Danışan dağı aşmış, danışmayan düz yolda şaşırmış demiş büyüklerimiz. Doğru da söylemişler. İstişare, fikir alışverişi, şura, müşavere ve meşveret kelimeleriyle ifade edilen danışma; bir konuda en isabetli kararı alabilmek için başkalarının fikrine başvurmaktır. Bir insanın her şeyi bilmesi mümkün değildir. Her şeyi bilmeye gerek de yoktur. Bilgi sahibi olunmayan konularda ihtiyaç olduğu zaman bilgi edinmek yeterlidir. Bilginin sınır tanımadığı günümüzde yeterli bilgi edinilmeden ve istişare edilmeden karar almak yanıltıcı olabilir. Bu şekilde alınan kararlardan sağlıklı sonuçlar beklemek tesadüflere umut bağlamaktan başka bir anlam taşımayacaktır.

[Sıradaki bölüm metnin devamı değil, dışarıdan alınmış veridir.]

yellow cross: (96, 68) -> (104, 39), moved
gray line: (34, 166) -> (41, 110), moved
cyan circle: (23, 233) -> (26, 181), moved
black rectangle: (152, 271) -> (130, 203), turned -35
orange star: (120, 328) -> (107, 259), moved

İstişarenin önemi ve faydası konusunda uzun uzun cümleler sıralamaya gerek yok. Tarihte büyük başarılara imza atmış liderlerin ortak özelliklerinden birisi, attıkları adımı danışarak almalarıdır. Peygamber efendimiz istişareyi hem tavsiye etmiş hem de bizzat uygulamıştır. Bugün isimleri bilinmeyen ama önemli mevkilerden gelip geçenlerin de araştırıldığı zaman istişareyi ihmal ettikleri görülecektir. Farklı yaşam tecrübelerine sahip kimselerin farklı farklı görüşlere sahip olması olağandır. Kişinin durduğu yere göre düşünceleri şekillenebilir. Bu durumda herhangi bir işe kalkışırken veya karar verirken başka insanların fikirlerine başvurmak en isabetli tercihi yapmak için bize geniş bir seçenekler yelpazesi sunacaktır. Hangi konuların başkalarıyla istişare edilebileceği de az çok bellidir. Aile içi bir konunun aile dışında konuşulması ne kadar yanlış ve sakıncalı ise, işyeri ile ilgili bir konuyu da uluorta tartışmak ve görüşe sunmak da o kadar tehlikelidir.

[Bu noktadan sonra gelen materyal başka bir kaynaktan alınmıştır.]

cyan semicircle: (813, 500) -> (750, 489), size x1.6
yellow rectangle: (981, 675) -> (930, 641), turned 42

İstişarenin ne şekilde ve kimlerle yapılacağı yine unutulmaması gereken önemli bir noktadır. Konunun ilgilendirdiği kişilerin görüşünü almak daha sonra o işte çıkacak problemlerin baştan çözülmesi fırsatını sağlar. Ailede baba, işyerinde patron, daire de şef, müdür, başkan önemli kararlarında fikir alışverişi yaptığı zaman kararları isabetli olacak, bu durum kendine olan güveni arttıracak, herkes daha fazla mutlu olacaktır. İstişare edilmeden, tek başına gelişigüzel alınan kararlar ise çoğu zaman hayal kırıklığı ile sonuçlanacak, söyleyecek sözü olanları kıracak ve sıkıntıları arttıracaktır.

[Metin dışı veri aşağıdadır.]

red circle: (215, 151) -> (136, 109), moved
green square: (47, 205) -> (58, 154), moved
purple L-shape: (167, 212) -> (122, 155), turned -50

Devletin resmi yapılanmasında en üst düzeyden en alt kademeye kadar istişari anlamda müsteşarlıklar, danışmanlıklar ve kurullar mevcuttur. Uygulamada ise bu organlar çoğu zaman kâğıt üstünde kalır. Kurumsallaşmanın olmazsa olmazlarından biri istişaredir. Gereği gibi istişare mekanizması çalışmayan kurumların sonu ‘tek adam’lığa gider. Tepedeki kişi başkan, müdür, şef her kimse tek belirleyici olmaya başlar. Zaman içerisinde ise artık iki dudağının arasından çıkacaklar beklenir. Bir süre yürüse bile, uzun vadede ‘tek adam’ anlayışının sonu hüsrandır.
Amaç; herkes için iyiye güzele ve doğruya ulaşmak ise, istişareden başka ortak aklın bulunabileceği bir yöntem yoktur. Mutlu olacağınız kararları birlikte almanız temennileriyle yeni yazıda yeni konularla buluşuncaya kadar sağlıcakla kalın, hoşcakalın.